What did I do wrong, if anything? Btw I washed the meat before everything, and washed again after the "salt bath". I was thorough. Maybe I just tasted it too early? Also I extremely rarely eat beef, and not raw (unless I count the dried ones I made).
Picrel is just some random pic from the net, a but looks somewhat similar (much darker).
>>43115At the beginning of the thread?
But next time? Not sure. I wanna make a
lecsó maybe first, but not the right season for it. We'll see. There are other options as well.
>>43120It's in the garden, sorry if it wasn't clear.

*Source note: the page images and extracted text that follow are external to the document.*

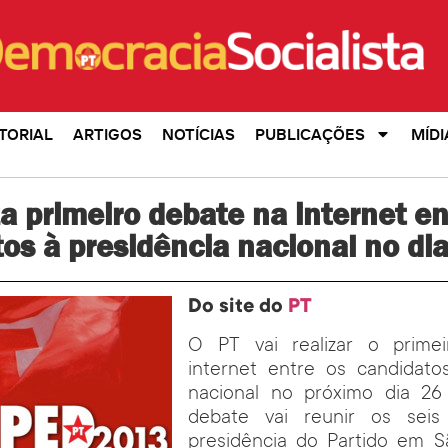
TORIAL
ARTIGOS
NOTÍCIAS
PUBLICAÇÕES
MÍDI
za primeiro debate na internet en
os à presidência nacional no di
Do site do
PT
O PT vai realizar o prime
internet entre os candidato
nacional no próximo dia 26
debate vai reunir os seis
presidência do Partido em Sã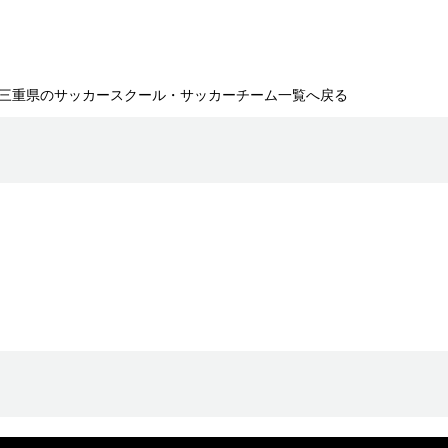
三重県のサッカースクール・サッカーチーム一覧へ戻る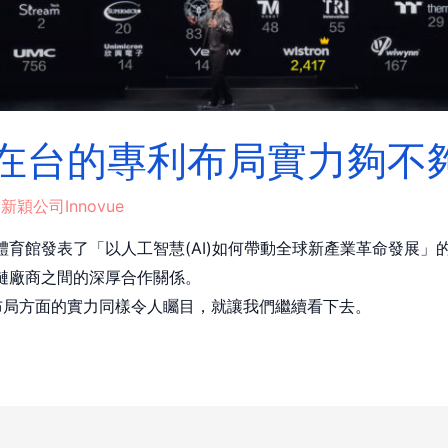
應鏈在台的專利布局實力夠不
y
新穎公司Innovue
體育館發表了「以人工智慧(AI)如何帶動全球新產業革命發展」的主
應鏈廠商之間的深厚合作關係。
布局方面的實力同樣令人矚目，就讓我們繼續看下去。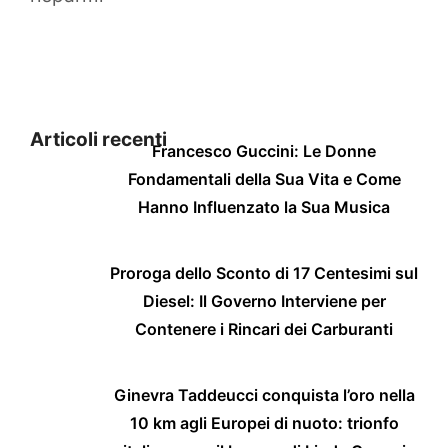
Articoli recenti
Francesco Guccini: Le Donne
Fondamentali della Sua Vita e Come
Hanno Influenzato la Sua Musica
Proroga dello Sconto di 17 Centesimi sul
Diesel: Il Governo Interviene per
Contenere i Rincari dei Carburanti
Ginevra Taddeucci conquista l’oro nella
10 km agli Europei di nuoto: trionfo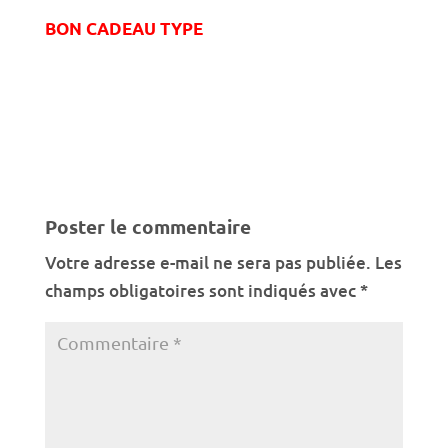
BON CADEAU TYPE
Poster le commentaire
Votre adresse e-mail ne sera pas publiée.
Les
champs obligatoires sont indiqués avec
*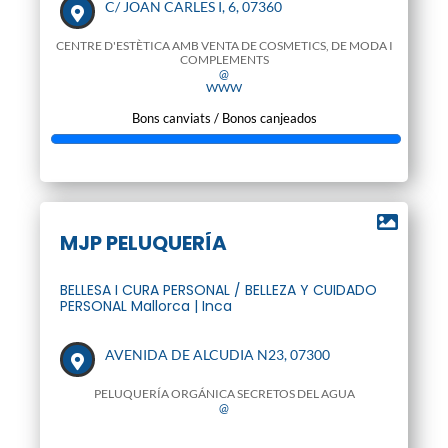
C/ JOAN CARLES I, 6, 07360
CENTRE D'ESTÈTICA AMB VENTA DE COSMETICS, DE MODA I
COMPLEMENTS
@
WWW
Bons canviats / Bonos canjeados
MJP PELUQUERÍA
BELLESA I CURA PERSONAL / BELLEZA Y CUIDADO
PERSONAL Mallorca | Inca
AVENIDA DE ALCUDIA N23, 07300
PELUQUERÍA ORGÁNICA SECRETOS DEL AGUA
@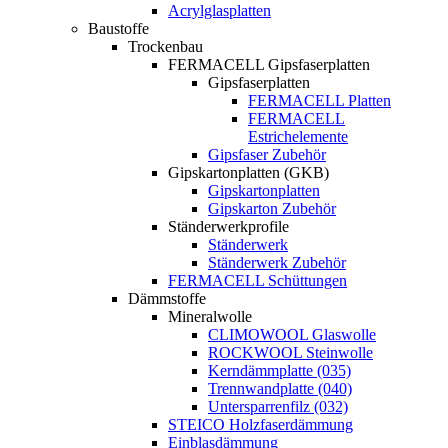
Acrylglasplatten
Baustoffe
Trockenbau
FERMACELL Gipsfaserplatten
Gipsfaserplatten
FERMACELL Platten
FERMACELL
Estrichelemente
Gipsfaser Zubehör
Gipskartonplatten (GKB)
Gipskartonplatten
Gipskarton Zubehör
Ständerwerkprofile
Ständerwerk
Ständerwerk Zubehör
FERMACELL Schüttungen
Dämmstoffe
Mineralwolle
CLIMOWOOL Glaswolle
ROCKWOOL Steinwolle
Kerndämmplatte (035)
Trennwandplatte (040)
Untersparrenfilz (032)
STEICO Holzfaserdämmung
Einblasdämmung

For a liter of water four teaspoon of sugar, I don't think it's sweet for my taste. Maybe that would start somewhere of 6 teaspoon. Although from an open pot water evaporates quicker than a closed one specifically used for brewing tea.
On the Hungary we generally sweeten the tea, sugar + lemon is the most popular combination, only very few people drink it the Anglo way with milk but no sugar. Sometimes I drink it with milk, but always add sugar (although I would be comfortable drinking tea without it).